There can be a kind of division among museums. If MoMA is collecting video games, no need for LACMA to do it. What we see on the street, get in the mail, and see in the bookstore and on the magazine rack is still primarily paper.
Dooley: And how do you see LACMA proceeding?
Margolin: The collection should be full of surprises, particularly representing the diversity of local design tendencies but also moving into other geographic areas.
LACMA should move ahead aggressively to build a collection of Los Angeles graphics, Latin American graphics, and Pacific Rim graphics. I would begin to build a network of designers who could donate their material and get material from others. Some of them were at the meeting: Jeff Keedy, Lorraine Wild, Louise Sandhaus, Ed Fella. And Carol Wells, who heads the Center for the Study of Political Graphics archive.

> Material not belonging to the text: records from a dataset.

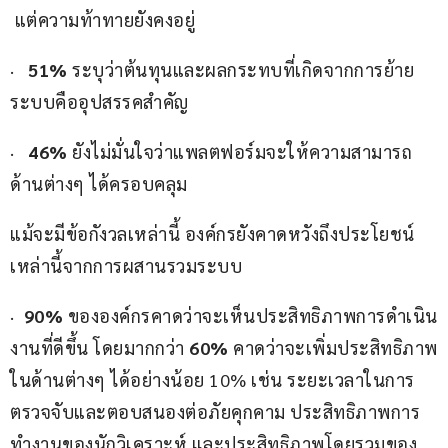
 แต่ความท้าทายยังคงอยู่
·   
51%
 ระบุว่าต้นทุนและผลกระทบที่เกิดจากการย้าย
ระบบคืออุปสรรคสำคัญ
·   
46%
 ยังไม่มั่นใจว่าแพลตฟอร์มจะให้ความสามารถ
ด้านต่างๆ ได้ครอบคลุม
แม้จะมีข้อกังวลเหล่านี้ องค์กรยังคาดหวังถึงประโยชน์
เหล่านี้จากการผสานรวมระบบ
·  
90%
 ขององค์กรคาดว่าจะเห็นประสิทธิภาพการดำเนิน
งานที่ดีขึ้น โดยมากกว่า 
60%
 คาดว่าจะเพิ่มประสิทธิภาพ
ในด้านต่างๆ ได้อย่างน้อย 10% เช่น ระยะเวลาในการ
ตรวจจับและตอบสนองต่อภัยคุกคาม ประสิทธิภาพการ
ทำงานของนักวิเคราะห์ และประสิทธิภาพโดยรวมของ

I’d collect broadly: old magazines like Avant Garde, Dot Zero, Art and Architecture, etc. And I would look for collectors who could sell or donate large runs of such publications. I’d also start to collect fringe material like punk posters as well as more established material.
I’d also build a core collection of well designed graphics from all over; classics if you will. Swiss posters; French post-1968: Grapus and Michel Bouvet; etc. I’d look for collectors who would donate or promise their collections. I’d also hire an intern to start buying stuff off eBay and the internet.
I heard that LACMA spent almost a couple of hundred thousand dollars—I may be wrong about the amount—on one Mackintosh poster. For that money, you could have a few thousand graphic pieces.
I might also hold a Poster Biennial as we did in Chicago. You get hundreds of entries and get to keep them after you hand out the prizes.
- Want more Dooley? “Looking Closer 5: Critical Writings on Graphic Design” by Michael Bierut includes prominent contributors Michael Dooley, Milton Glaser, Maud Lavin, Ellen Lupton, Victor Margolin Steven Heller and more. This collection of essays takes stock of the quality and profundity of graphic design writing published in professional and general interest design magazines, as well as on blogs and Internet journals.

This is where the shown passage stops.